You see it all the time in the streets now — Gender Resentment is on the rise — and, I argue, even though I don’t support it, Gender Resentment is the directly descended result of the women’s liberation movement where men now abandon their common courtesy and human values when it comes to “equalizing” women by diminishing them in public.


Case in point:  Last week on a Manhattan street corner, a sharply dressed couple were trying to hail a cab in a rattling rain.  He towered over her.  She was shivering in a rain-soaked jacket.

The man held a newspaper over his head and peered up the street..

The woman adjusted her rain hat.

Each had hand raised for the hail.  Cab after cab passed by them.

“Why won’t they stop?”  She asked him.

“They can’t see us.  Go stand in the street to hail one down.”  He said.

“My new shoes will get wet.  The water is ankle-high.”

“You’re a big girl.  Wade in and raise your hand.”

“Why can’t you do it?  You’re wearing boots.”

He didn’t move.

She gave him a look of knives and trudged into the street to try to tie down a taxi.

“$600.00 shoes.  Ruined!”

Eventually the pair were able to get a cab that she hailed, but the example in that embarrassing performance of male culpability, is not one of rudeness, but of purpose.

That’s but one example of many Gender Resentment issues I see every day on the street.

Gender equality is, and never was, about being 100% equal in everything — that’s an impossible task that can never be achieved — it was always more about fair access to opportunity than “women can do everything a man can do” and then men daring women to actually do everything they do without support or sympathy.

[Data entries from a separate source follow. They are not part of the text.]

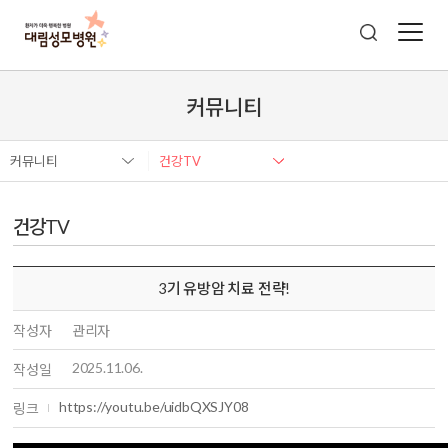
커뮤니티
커뮤니티
건강TV
건강TV
3기 유방암 치료 전략!
작성자
관리자
2025.11.06.
작성일
https://youtu.be/uidbQXSJY08
링크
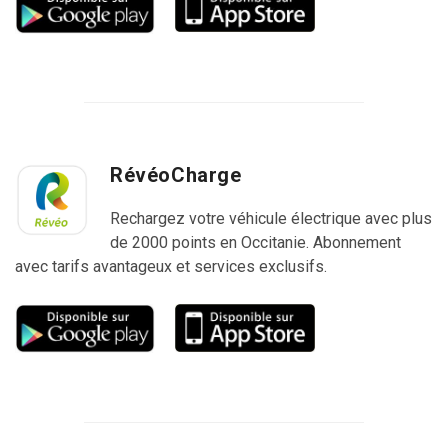
RévéoCharge
Rechargez votre véhicule électrique avec plus
de 2000 points en Occitanie. Abonnement
avec tarifs avantageux et services exclusifs.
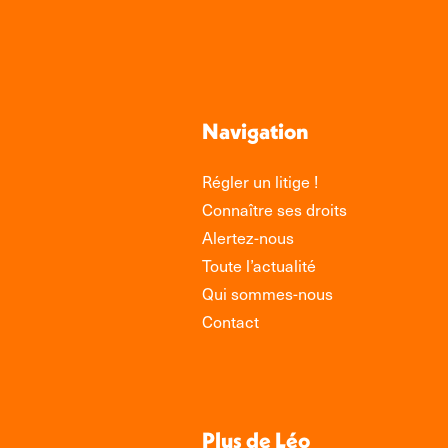
Navigation
Régler un litige !
Connaître ses droits
Alertez-nous
Toute l’actualité
Qui sommes-nous
Contact
Plus de Léo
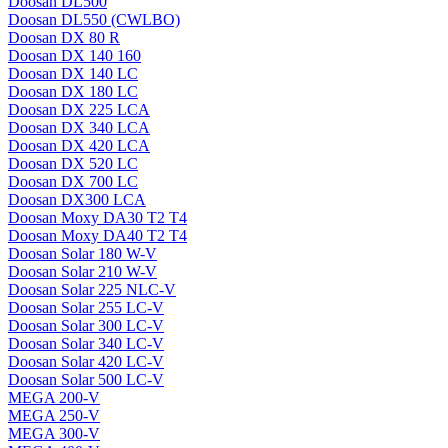
Doosan DL500
Doosan DL550 (CWLBO)
Doosan DX 80 R
Doosan DX 140 160
Doosan DX 140 LC
Doosan DX 180 LC
Doosan DX 225 LCA
Doosan DX 340 LCA
Doosan DX 420 LCA
Doosan DX 520 LC
Doosan DX 700 LC
Doosan DX300 LCA
Doosan Moxy DA30 T2 T4
Doosan Moxy DA40 T2 T4
Doosan Solar 180 W-V
Doosan Solar 210 W-V
Doosan Solar 225 NLC-V
Doosan Solar 255 LC-V
Doosan Solar 300 LC-V
Doosan Solar 340 LC-V
Doosan Solar 420 LC-V
Doosan Solar 500 LC-V
MEGA 200-V
MEGA 250-V
MEGA 300-V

If we understand equality begins with fair access to opportunity — and that it isn’t about physical or psychological games we play with each other to teach some sort of debased, miserly, life lesson — then we can begin to appreciate the strengths and weaknesses of each of us that isn’t defined by gender or Race or nationality, and that will be the ultimate gift of equal respect we can offer to each other and to the rest of the world in our example. 

3 Comments

  1. Seems like the guy was a bit of a jerk. It’s time that people recognize the real meaning of gender equality and stop mucking about being rude based on their perception of equality.

  2. Right, Gordon. These gender issues can be bent around over themselves and then back again to excuse all sorts of caddish behavior in the name of “gender equity.”